Data Model

This document describes the persistence model implemented by entropy-processor, based on:

src/main/resources/db/migration/V1__initial_schema.sql
Entities under src/main/java/com/ammann/entropy/model

1. Persistence Approach

Database: PostgreSQL with TimescaleDB extension.
Schema lifecycle: Flyway migration at startup.
ORM: Hibernate ORM + Panache entities.
Hibernate schema mode: validate (migration SQL is the schema source of truth).

2. Table Inventory

Table	Role	Time-Series Type
`entropy_data`	Primary event storage for ingested entropy events	Hypertable
`nist_test_results`	SP 800-22 per-test outcomes	Hypertable
`nist_90b_results`	SP 800-90B aggregate assessment outcomes	Hypertable
`nist_90b_estimator_results`	SP 800-90B estimator-level detail rows	Regular table
`data_quality_reports`	Persisted quality reports	Regular table
`nist_validation_jobs`	Async validation job tracking	Regular table
`entropy_comparison_run`	Comparison run metadata	Regular table
`entropy_comparison_result`	Source-level comparison outcomes	Hypertable

3. Structural Relationships

%%{init: {"flowchart": {"curve": "linear"}}}%%
flowchart LR
    ED[entropy_data]
    NTR[nist_test_results]
    N90[nist_90b_results]
    NE[nist_90b_estimator_results]
    JV[nist_validation_jobs]
    CR[entropy_comparison_run]
    RS[entropy_comparison_result]

    ED -->|windowed bitstream source| NTR
    ED -->|windowed bitstream source| N90
    N90 -->|assessment_run_id| NE
    JV -->|test_suite_run_id| NTR
    JV -->|assessment_run_id| N90
    CR -->|comparison_run_id| RS

Note: nist_90b_estimator_results intentionally does not enforce a DB foreign key to nist_90b_results because of Timescale/partitioning constraints documented in migration comments.

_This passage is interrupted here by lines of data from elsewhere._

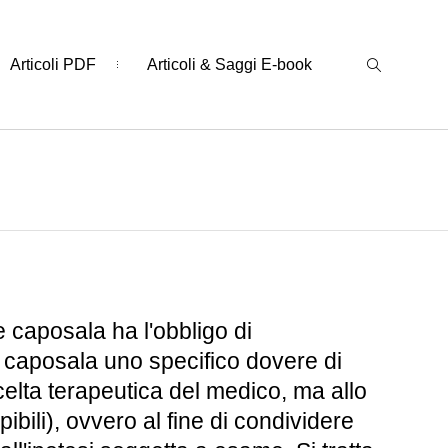
Articoli PDF
Articoli & Saggi E-book
 caposala ha l'obbligo di
ere caposala uno specifico dovere di
scelta terapeutica del medico, ma allo
bili), ovvero al fine di condividere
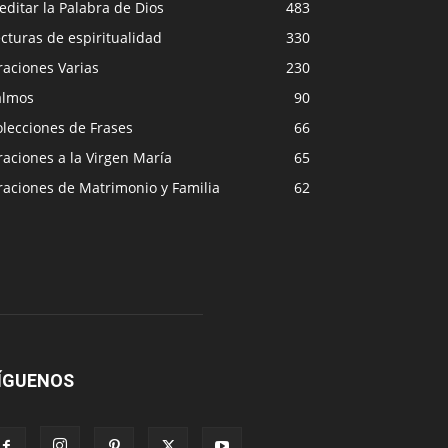
ditar la Palabra de Dios
483
cturas de espiritualidad
330
raciones Varias
230
almos
90
lecciones de Frases
66
aciones a la Virgen María
65
raciones de Matrimonio y Familia
62
ÍGUENOS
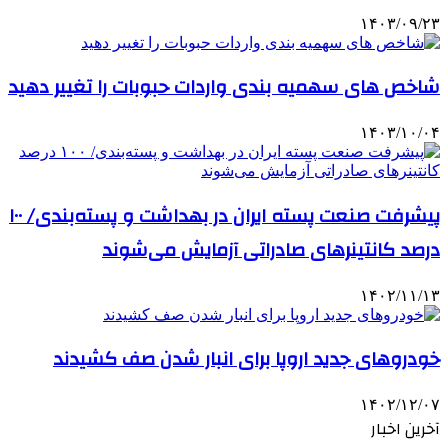
۱۴۰۳/۰۹/۲۳
شاخص های سهمیه بندی واردات حبوبات را تغییر دهید
۱۴۰۳/۱۰/۰۴
پیشرفت صنعت پسته ایران در بهداشت و پسته‌بندی/ ۱۰۰
درصد کانتینرهای صادراتی آزمایش می‌شوند
۱۴۰۲/۱۱/۱۳
خودروهای جدید اروپا برای انبار شدن صف کشیدند
۱۴۰۲/۱۲/۰۷
آخرین اخبار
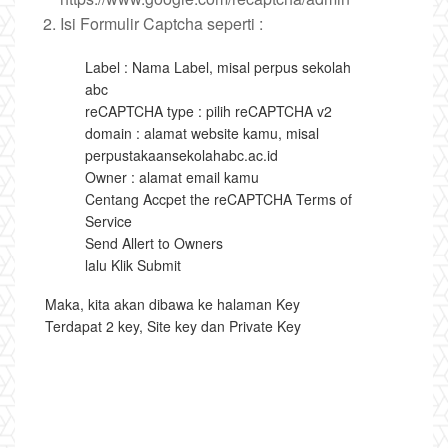
Isi Formulir Captcha seperti :
Label : Nama Label, misal perpus sekolah
abc
reCAPTCHA type : pilih reCAPTCHA v2
domain : alamat website kamu, misal
perpustakaansekolahabc.ac.id
Owner : alamat email kamu
Centang Accpet the reCAPTCHA Terms of
Service
Send Allert to Owners
lalu Klik Submit
Maka, kita akan dibawa ke halaman Key
Terdapat 2 key, Site key dan Private Key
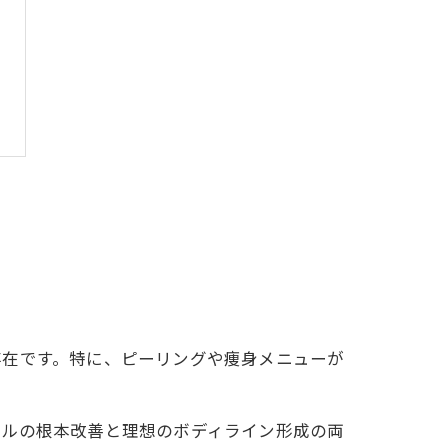
存在です。特に、ピーリングや痩身メニューが
ブルの根本改善と理想のボディライン形成の両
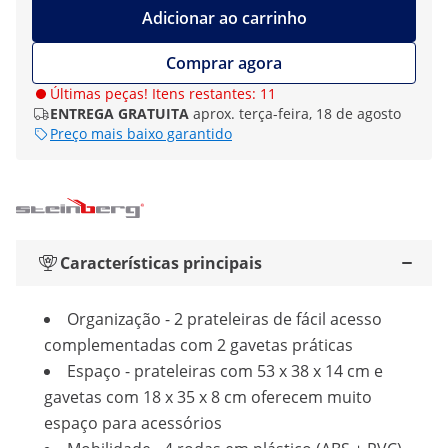
Adicionar ao carrinho
Comprar agora
Últimas peças! Itens restantes: 11
ENTREGA GRATUITA
aprox. terça-feira, 18 de agosto
Preço mais baixo garantido
Características principais
Organização - 2 prateleiras de fácil acesso
complementadas com 2 gavetas práticas
Espaço - prateleiras com 53 x 38 x 14 cm e
gavetas com 18 x 35 x 8 cm oferecem muito
espaço para acessórios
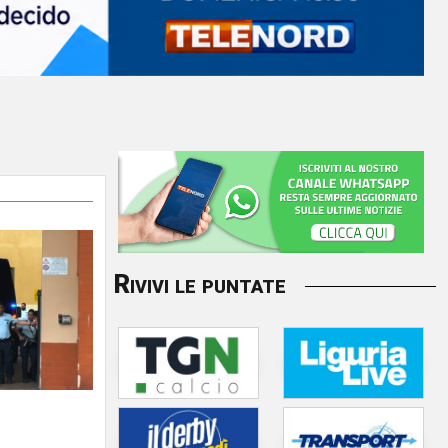
Rivivi le puntate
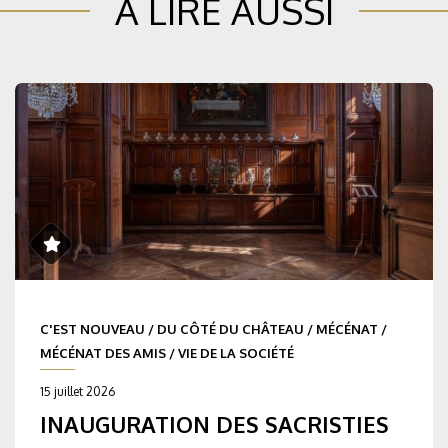
À LIRE AUSSI
C'EST NOUVEAU
/
DU CÔTÉ DU CHÂTEAU
/
MÉCÉNAT
/
MÉCÉNAT DES AMIS
/
VIE DE LA SOCIÉTÉ
15 juillet 2026
INAUGURATION DES SACRISTIES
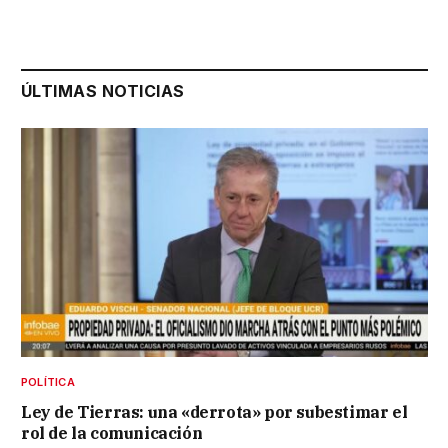
ÚLTIMAS NOTICIAS
POLÍTICA
Ley de Tierras: una «derrota» por subestimar el
rol de la comunicación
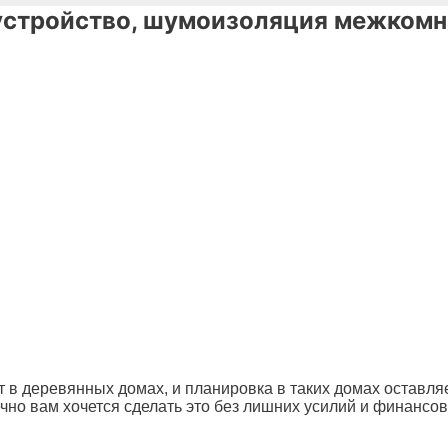
 устройство, шумоизоляция межком
т в деревянных домах, и планировка в таких домах оставля
ечно вам хочется сделать это без лишних усилий и финансов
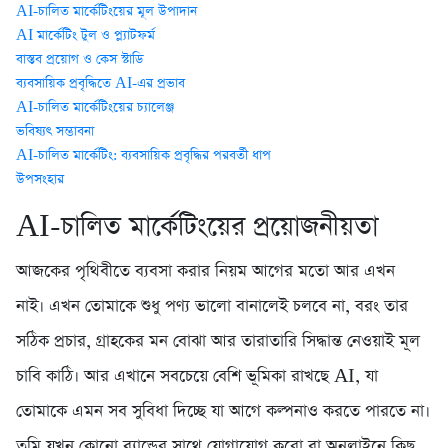
AI-চালিত মার্কেটিংয়ের মূল উপাদান
AI মার্কেটিং টুল ও প্ল্যাটফর্ম
বাস্তব প্রয়োগ ও কেস স্টাডি
ব্যবসায়িক প্রবৃদ্ধিতে AI-এর প্রভাব
AI-চালিত মার্কেটিংয়ের চ্যালেঞ্জ
ভবিষ্যৎ সম্ভাবনা
AI-চালিত মার্কেটিং: ব্যবসায়িক প্রবৃদ্ধির পরবর্তী ধাপ
উপসংহার
AI-চালিত মার্কেটিংয়ের প্রয়োজনীয়তা
আজকের পৃথিবীতে ব্যবসা করার নিয়ম আগের মতো আর এখন
নাই। এখন তোমাকে শুধু পণ্য ভালো বানালেই চলবে না, বরং তার
সঠিক প্রচার, গ্রাহকের মন বোঝা আর তারাতারি সিদ্ধান্ত নেওয়াই মূল
চাবি কাঠি। আর এখানে সবচেয়ে বেশি ভূমিকা রাখছে AI, যা
তোমাকে এমন সব সুবিধা দিচ্ছে যা আগে কল্পনাও করতে পারতে না।
তুমি যখন কোনো ব্র্যান্ডের সাথে যোগাযোগ করো বা অনলাইনে কিছু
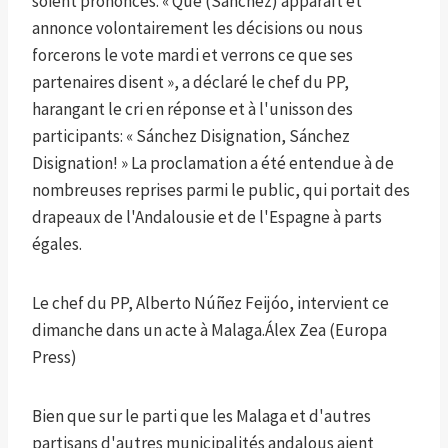
soient prononcés. « Que (Sánchez) apparaît et
annonce volontairement les décisions ou nous
forcerons le vote mardi et verrons ce que ses
partenaires disent », a déclaré le chef du PP,
harangant le cri en réponse et à l'unisson des
participants: « Sánchez Disignation, Sánchez
Disignation! » La proclamation a été entendue à de
nombreuses reprises parmi le public, qui portait des
drapeaux de l'Andalousie et de l'Espagne à parts
égales.
Le chef du PP, Alberto Núñez Feijóo, intervient ce
dimanche dans un acte à Malaga.
Álex Zea (Europa
Press)
Bien que sur le parti que les Malaga et d'autres
partisans d'autres municipalités andalous aient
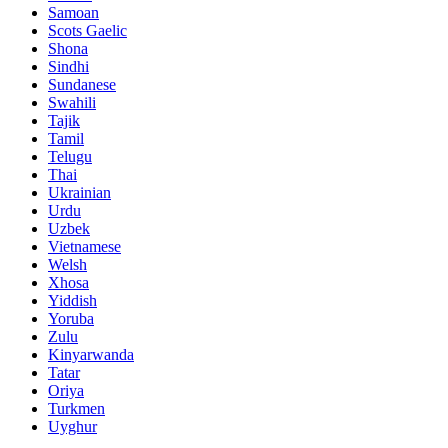
Samoan
Scots Gaelic
Shona
Sindhi
Sundanese
Swahili
Tajik
Tamil
Telugu
Thai
Ukrainian
Urdu
Uzbek
Vietnamese
Welsh
Xhosa
Yiddish
Yoruba
Zulu
Kinyarwanda
Tatar
Oriya
Turkmen
Uyghur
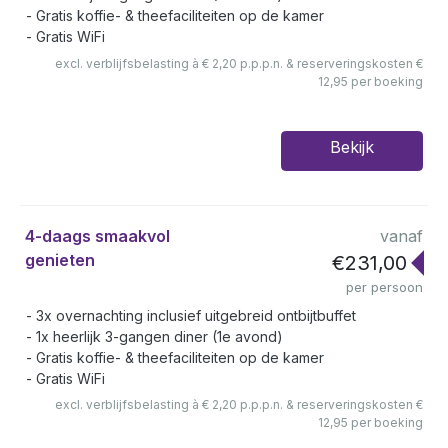
Gratis koffie- & theefaciliteiten op de kamer
Gratis WiFi
excl. verblijfsbelasting à € 2,20 p.p.p.n. & reserveringskosten €
12,95 per boeking
Bekijk
4-daags smaakvol
vanaf
genieten
€231,00
per persoon
3x overnachting inclusief uitgebreid ontbijtbuffet
1x heerlijk 3-gangen diner (1e avond)
Gratis koffie- & theefaciliteiten op de kamer
Gratis WiFi
excl. verblijfsbelasting à € 2,20 p.p.p.n. & reserveringskosten €
12,95 per boeking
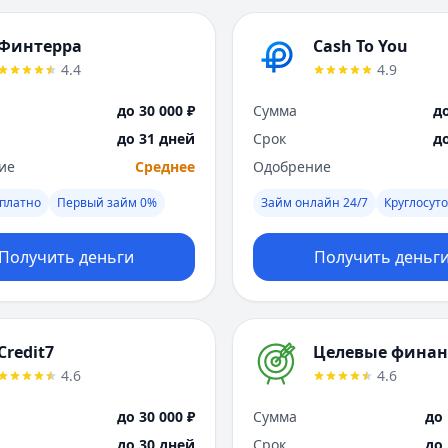
Финтерра
Cash To You
4.4
4.9
до 30 000 ₽
Сумма
до
до 31 дней
Срок
д
ие
Среднее
Одобрение
платно
Первый займ 0%
Займ онлайн 24/7
Круглосут
Получить деньги
Получить деньг
Credit7
Целевые фина
4.6
4.6
до 30 000 ₽
Сумма
до 
до 30 дней
Срок
до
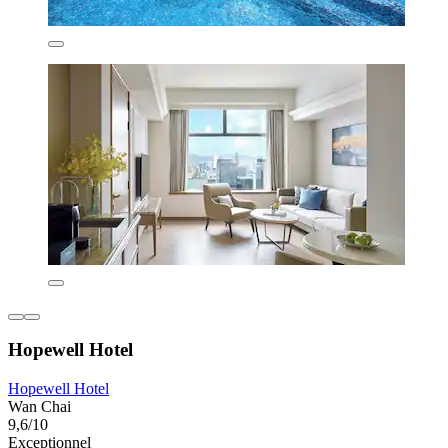
Hopewell Hotel
Hopewell Hotel
Wan Chai
9,6/10
Exceptionnel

4. Table-Level Design Notes

4.1 `entropy_data`

Purpose:

Stores one row per ingested entropy event.
Supports time-window analytics and interval computations.

Key columns:

hw_timestamp_ns, server_received, sequence, whitened_entropy, source_address.

Key behavior:

Converted to hypertable partitioned by server_received with 1-day chunks.
Composite primary key (id, server_received) to satisfy Timescale uniqueness constraints.

4.2 `nist_test_results`

Purpose:

Stores SP 800-22 individual test results.
Supports chunked validation runs via chunk_index and chunk_count.

Key columns:

test_suite_run_id, test_name, passed, p_value, executed_at, details.

Time-series behavior:

Hypertable partitioned by executed_at (7-day chunk interval).

4.3 `nist_90b_results`

Purpose:

Stores SP 800-90B assessment outcomes using run-summary row discrimination. Each row is either a run summary row (is_run_summary = TRUE) representing the canonical result for a completed run, or a per-chunk row (is_run_summary = FALSE) representing a single chunk processed during the assessment.
Provides run-level link via assessment_run_id.

Key columns:

assessment_run_id, min_entropy, passed, assessment_details, executed_at, is_run_summary, chunk_index, chunk_count.

Row discrimination:

Run summary row (is_run_summary = TRUE): Written once after all chunks have been processed. Contains min_entropy = MIN(all chunks), passed = AND(all chunks), and chunk_index = NULL. The assessment_details JSON includes aggregation metadata such as chunk count, aggregation rule, and the index of the estimator source chunk.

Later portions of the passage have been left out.